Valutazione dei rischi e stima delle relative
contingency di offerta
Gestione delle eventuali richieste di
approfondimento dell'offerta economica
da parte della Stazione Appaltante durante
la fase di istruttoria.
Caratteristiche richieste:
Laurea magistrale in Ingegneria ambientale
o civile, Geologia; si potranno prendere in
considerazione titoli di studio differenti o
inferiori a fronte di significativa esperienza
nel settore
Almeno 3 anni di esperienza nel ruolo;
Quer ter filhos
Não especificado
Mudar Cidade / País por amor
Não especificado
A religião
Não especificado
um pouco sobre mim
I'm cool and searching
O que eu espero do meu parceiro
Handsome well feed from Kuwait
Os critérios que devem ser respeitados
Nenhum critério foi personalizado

Exercise aim:
Repeat the data in its entirety, exactly as written.

Written solution:
Valutazione dei rischi e stima delle relative
contingency di offerta
Gestione delle eventuali richieste di
approfondimento dell'offerta economica
da parte della Stazione Appaltante durante
la fase di istruttoria.
Caratteristiche richieste:
Laurea magistrale in Ingegneria ambientale
o civile, Geologia; si potranno prendere in
considerazione titoli di studio differenti o
inferiori a fronte di significativa esperienza
nel settore
Almeno 3 anni di esperienza nel ruolo;
Quer ter filhos
Não especificado
Mudar Cidade / País por amor
Não especificado
A religião
Não especificado
um pouco sobre mim
I'm cool and searching
O que eu espero do meu parceiro
Handsome well feed from Kuwait
Os critérios que devem ser respeitados
Nenhum critério foi personalizado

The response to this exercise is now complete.